I caught a reflection of myself in a mirror. I was covered in rain-streaked coal dust, barefoot, with dried blood from elbow to wrist on one arm. My clothing looked like resurrected dust rags, the jeans covered in mud from the knees down. I could easily pass for seriously deranged.
They led me to a cell, took off the handcuffs, and locked me in. I heard a crack about fumigating the place after they got rid of me. I didn’t care. I settled on the lumpy bunk and pulled the scratchy wool blanket around me. It took me a long time to finally stop shivering.
After a while, my friendly police officer came back and started asking me questions which I ignored. I just kept telling him to get hold of Ranson.

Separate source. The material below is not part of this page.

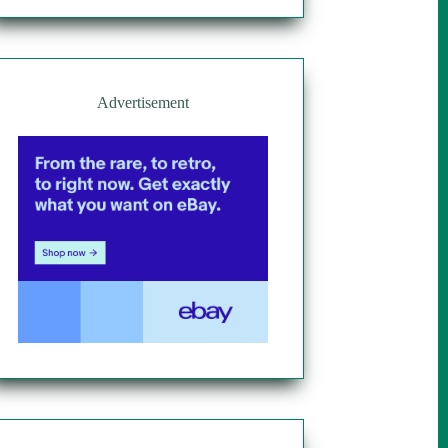
Advertisement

I would let her explain this. I was too tired and too worried about Barbara. I asked him about her, but he didn’t know anything. Or said he didn’t.
He finally left. I got back under the blanket to keep warm. I was probably getting a cold.
Sometime in the middle of the afternoon, a rookie type showed up with orders and all sorts of official-looking papers to take me back to the city. He didn’t look real thrilled when he ca
ught sight of me, borrowing the blanket I had sat on in Friendly Officer’s car to put me on in the back seat of his car. He also made sure that his bulletproof, anti-deviant protective barrier was flawless and solidly locked.
Good, I figured, that meant that I was safe from him. I dozed until we hit the early rush-hour traffic.
Rookie led me to Ranson’s office and left me outside to wait for her return, letting me decide whether or not to ruin one of those beautiful, antique folding chairs by sitting on it. I sat. Beauty is fleeting, but painful feet are forever.
I was sitting there feeling very dirty, not to mention sorry for myself, when Danny Clayton walked by. Without recognizing me, I might add.
“Danny,” I said. She kept on walking. “Assistant District Attorney Clayton,” I said, getting her attention.
“Do I…” she started. “Micky!” she exclaimed when she recognized me. “My Lord, woman, what happened to you?”
“Oh, I ran into a doorway,” I answered. The expression on Danny’s face told me better than any mirror how bad I looked.
“It must have been one hell of a door,” she replied.
Ranson walked up, casually said hello to Danny, noticed me, and did a double take. I did get some satisfaction out of having thrown her.
“Shit, Micky, what did they do to you?” Ranson asked in a tight voice.
“They?” Danny asked, looking first at Ranson, then at me.
“Come into my office. No, wait, let’s go to the women’s room and get you cleaned up,” she said and led the way.
Since there weren’t too many women in this area, we had it all to ourselves. Ranson went to get me some sweatpants and a T-shirt from her locker.
I started trying to wash the blood and coal dust off. I had a big bruise on my cheek and jaw where Turner had hit me. My clean arms were a welter of bruises and cuts. Both wrists were torn and scraped from the ropes. My left foot had a nasty cut on the arch and both feet had a number of minor cuts from the oyster shells. The more dirt that came off, the more concerned Danny looked. I almost wished she wasn’t here. I had treated her too badly recently for me to feel I deserved the concern she was showing.